[Start of section]

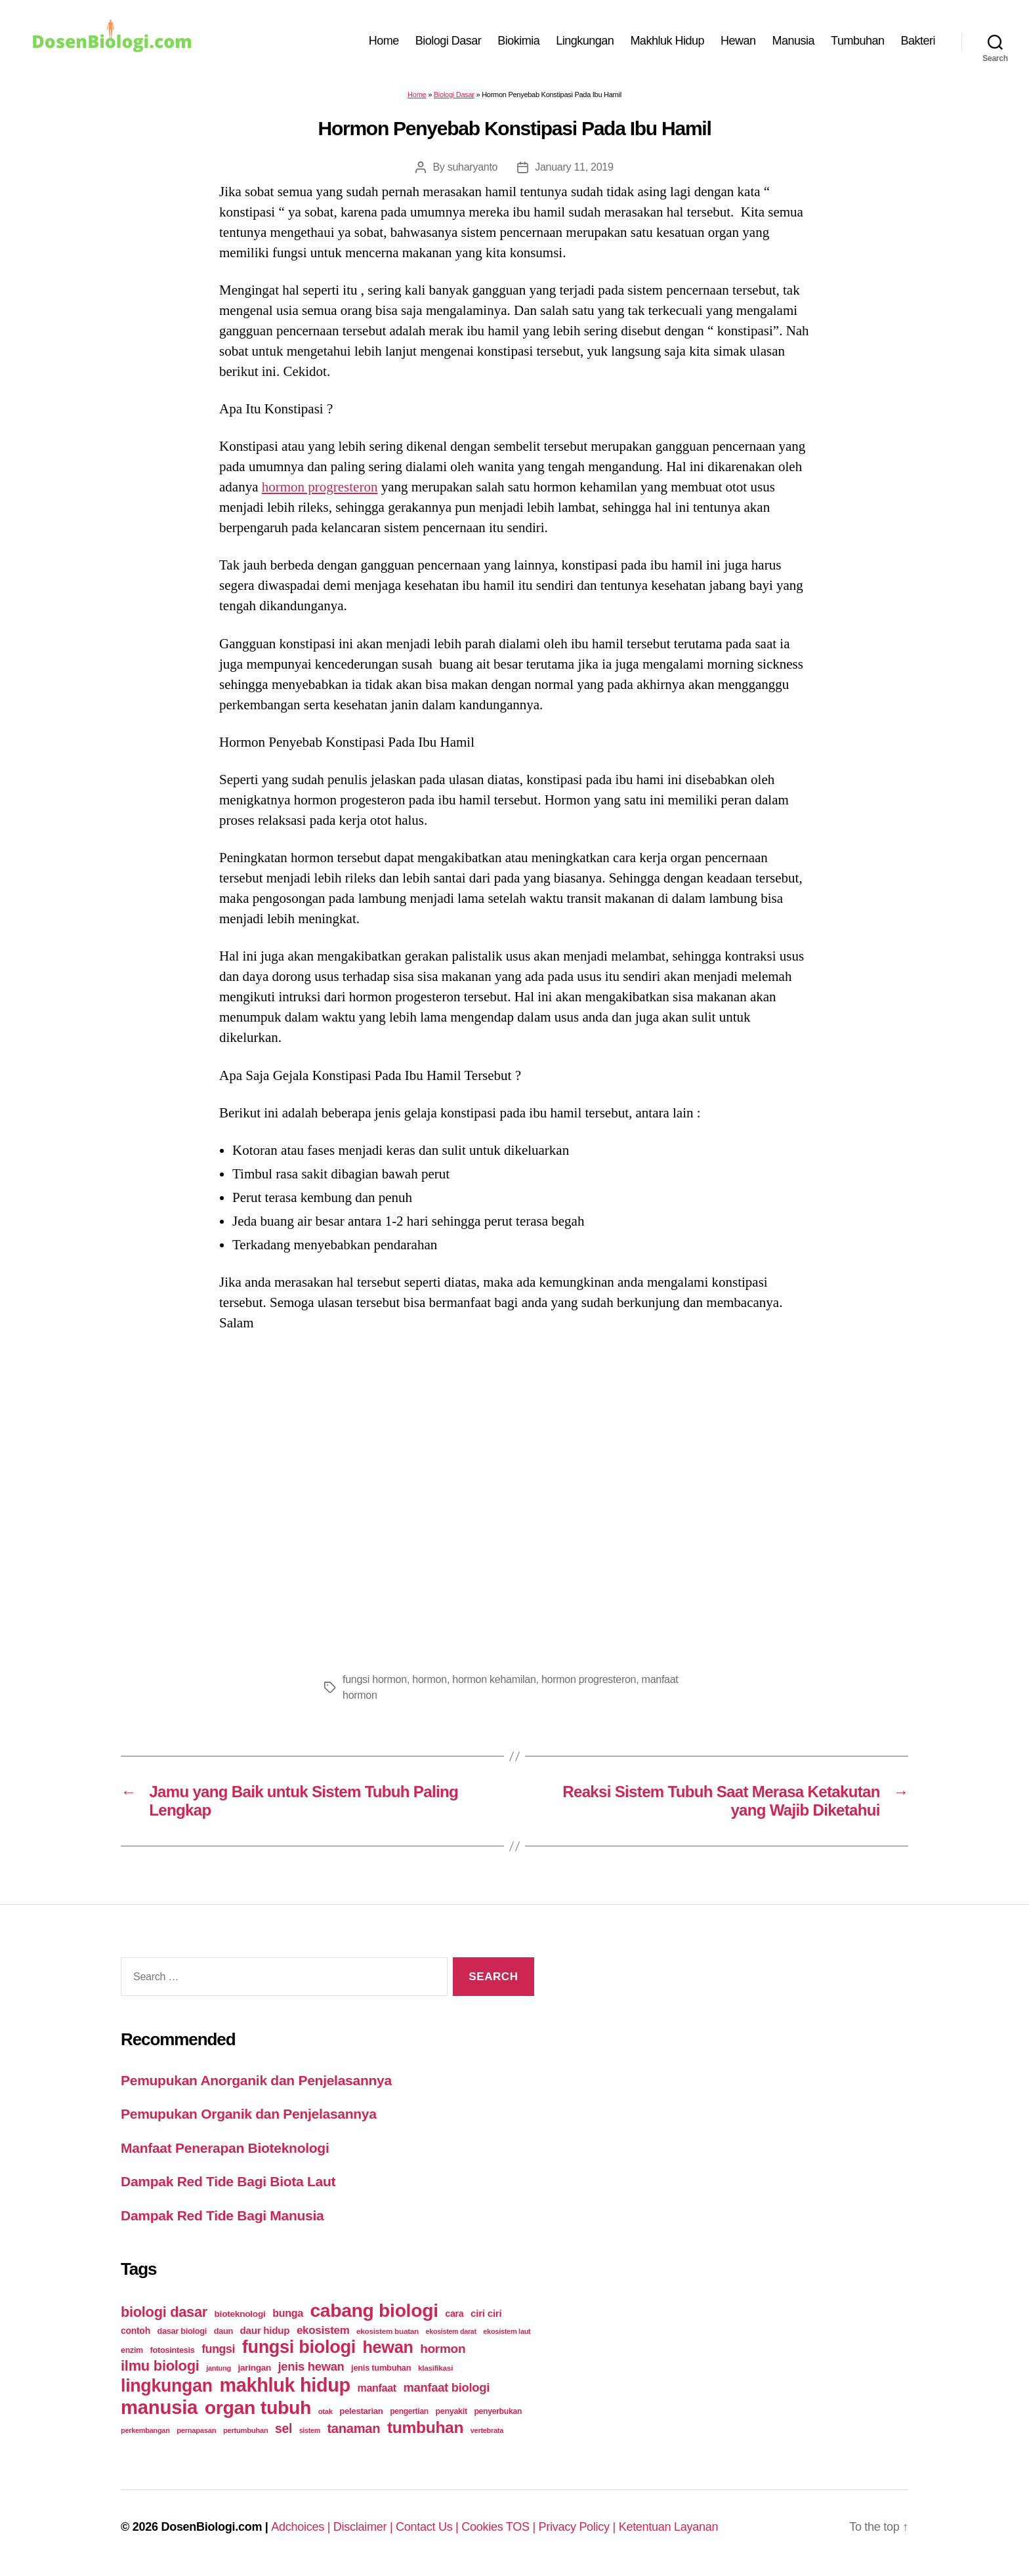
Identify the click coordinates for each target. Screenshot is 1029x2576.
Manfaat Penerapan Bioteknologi (225, 2147)
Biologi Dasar (448, 40)
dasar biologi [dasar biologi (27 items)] (182, 2331)
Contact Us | (428, 2526)
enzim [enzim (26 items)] (132, 2350)
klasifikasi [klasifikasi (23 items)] (435, 2367)
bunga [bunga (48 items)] (287, 2313)
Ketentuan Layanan (669, 2526)
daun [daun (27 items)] (223, 2331)
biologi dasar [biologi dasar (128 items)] (164, 2312)
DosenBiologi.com (211, 2526)
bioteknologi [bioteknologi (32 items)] (240, 2314)
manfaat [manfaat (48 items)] (376, 2388)
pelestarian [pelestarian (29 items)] (361, 2411)
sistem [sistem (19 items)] (309, 2430)
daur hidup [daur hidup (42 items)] (265, 2330)
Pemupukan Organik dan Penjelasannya (249, 2113)
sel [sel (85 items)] (283, 2429)
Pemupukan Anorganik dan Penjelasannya (256, 2080)
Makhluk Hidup (667, 40)
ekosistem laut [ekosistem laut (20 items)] (506, 2331)
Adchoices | (302, 2526)
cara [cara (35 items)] (454, 2313)
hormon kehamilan (494, 1679)
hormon (429, 1679)
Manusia (793, 40)
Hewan (738, 40)
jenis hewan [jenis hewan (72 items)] (311, 2366)
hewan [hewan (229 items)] (387, 2347)
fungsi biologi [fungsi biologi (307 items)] (299, 2347)
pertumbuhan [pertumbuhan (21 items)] (245, 2430)
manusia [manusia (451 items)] (159, 2407)
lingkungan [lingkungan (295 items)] (167, 2386)
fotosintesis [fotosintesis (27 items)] (172, 2350)
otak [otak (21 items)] (325, 2411)
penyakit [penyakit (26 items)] (451, 2411)
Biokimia (518, 40)
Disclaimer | (364, 2526)
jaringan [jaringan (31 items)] (254, 2368)
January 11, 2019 (574, 167)
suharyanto (472, 167)
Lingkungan (585, 40)
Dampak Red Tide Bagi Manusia (222, 2215)
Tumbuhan (857, 40)
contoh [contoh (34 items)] (135, 2330)
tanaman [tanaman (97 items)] (353, 2428)
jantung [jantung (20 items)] (218, 2368)
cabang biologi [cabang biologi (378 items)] (374, 2310)
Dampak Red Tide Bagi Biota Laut (228, 2181)
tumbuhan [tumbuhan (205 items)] (425, 2427)
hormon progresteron (320, 487)
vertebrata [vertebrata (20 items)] (487, 2430)
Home (384, 40)
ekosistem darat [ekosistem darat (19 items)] (451, 2331)
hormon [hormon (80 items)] (442, 2349)
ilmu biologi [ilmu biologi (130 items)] (160, 2366)
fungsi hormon (375, 1679)
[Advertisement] (514, 1498)
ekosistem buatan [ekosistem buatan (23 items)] (387, 2331)
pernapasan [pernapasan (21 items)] (196, 2430)
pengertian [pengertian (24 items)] (409, 2411)
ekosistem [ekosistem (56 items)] (323, 2330)
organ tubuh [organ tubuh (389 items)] (258, 2407)
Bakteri (917, 40)
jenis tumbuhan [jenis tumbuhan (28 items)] (381, 2368)
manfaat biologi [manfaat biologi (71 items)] (446, 2387)
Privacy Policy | (579, 2526)
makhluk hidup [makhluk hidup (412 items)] (284, 2385)
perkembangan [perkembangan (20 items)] (145, 2430)
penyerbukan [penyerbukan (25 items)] (498, 2411)
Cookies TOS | (499, 2526)
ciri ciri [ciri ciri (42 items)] (486, 2313)
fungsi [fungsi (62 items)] (218, 2349)
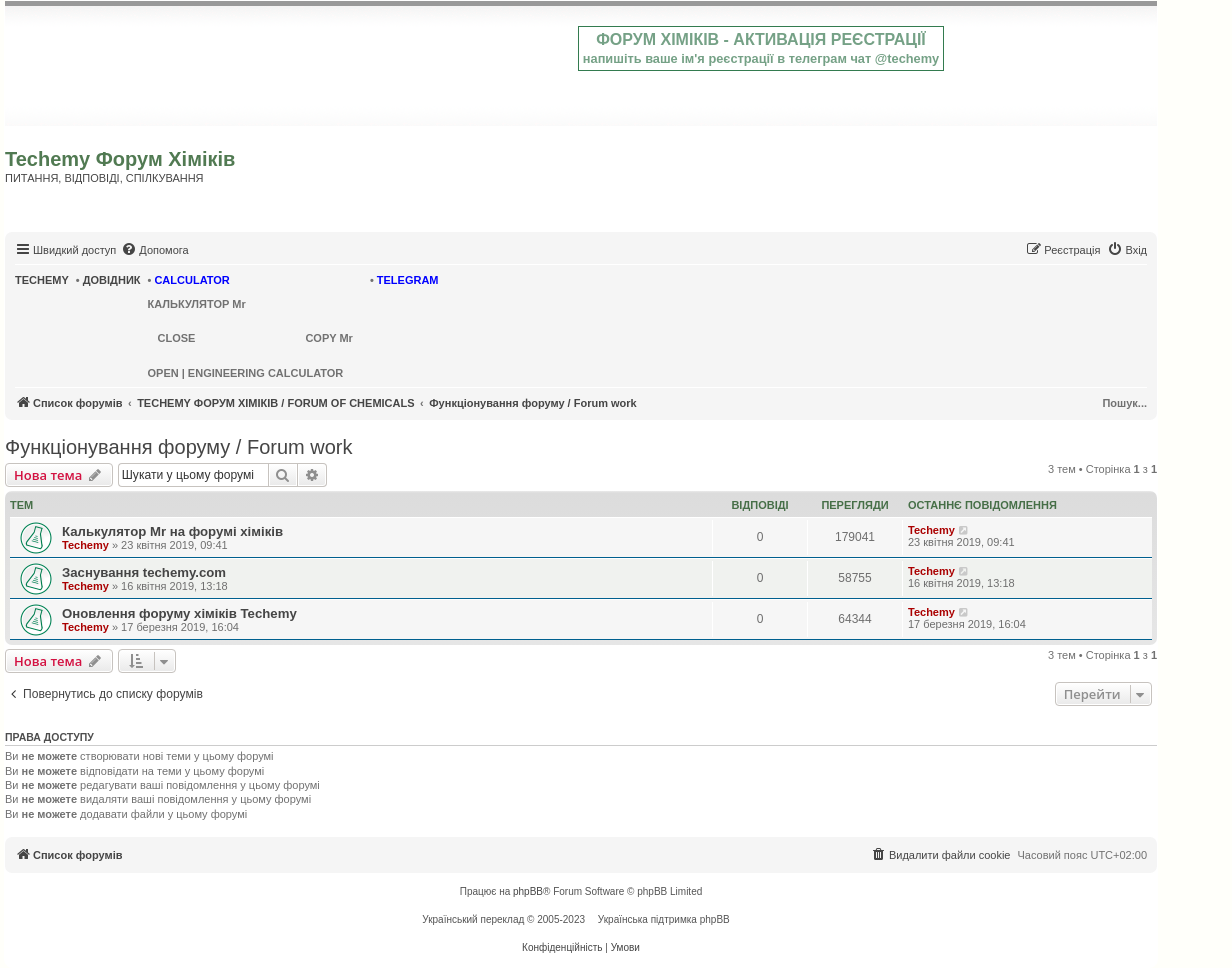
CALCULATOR (191, 280)
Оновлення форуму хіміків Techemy (179, 613)
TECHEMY (42, 280)
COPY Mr (328, 338)
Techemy (85, 545)
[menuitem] (154, 250)
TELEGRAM (408, 280)
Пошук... (1124, 403)
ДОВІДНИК (112, 280)
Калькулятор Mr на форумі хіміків (172, 531)
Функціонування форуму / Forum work (179, 447)
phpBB (528, 891)
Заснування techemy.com (144, 572)
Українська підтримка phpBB (664, 919)
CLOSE (177, 338)
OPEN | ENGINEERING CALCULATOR (246, 373)
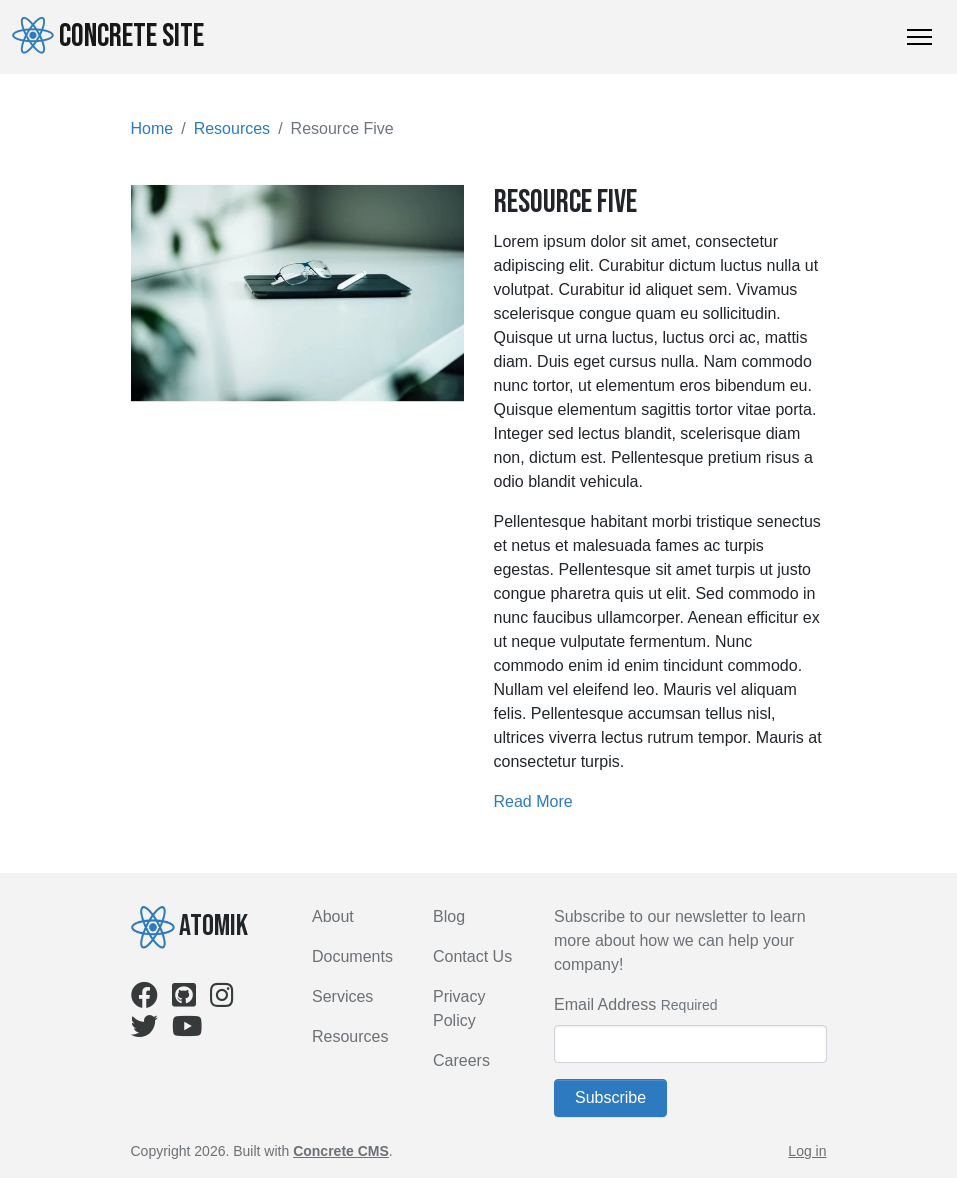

[End of section]

> **What to do**
The line above containing "hormon (429, 1679)", the line containing "tanaman [tanaman (97 items)] (353, 2428)", and every line between them are to be transcribed exactly; no other line is wanted.

> **Task result**
hormon (429, 1679)
Manusia (793, 40)
Hewan (738, 40)
jenis hewan [jenis hewan (72 items)] (311, 2366)
hewan [hewan (229 items)] (387, 2347)
fungsi biologi [fungsi biologi (307 items)] (299, 2347)
pertumbuhan [pertumbuhan (21 items)] (245, 2430)
manusia [manusia (451 items)] (159, 2407)
lingkungan [lingkungan (295 items)] (167, 2386)
fotosintesis [fotosintesis (27 items)] (172, 2350)
otak [otak (21 items)] (325, 2411)
penyakit [penyakit (26 items)] (451, 2411)
Biokimia (518, 40)
Disclaimer | (364, 2526)
jaringan [jaringan (31 items)] (254, 2368)
January 11, 2019 (574, 167)
suharyanto (472, 167)
Lingkungan (585, 40)
Dampak Red Tide Bagi Manusia (222, 2215)
Tumbuhan (857, 40)
contoh [contoh (34 items)] (135, 2330)
tanaman [tanaman (97 items)] (353, 2428)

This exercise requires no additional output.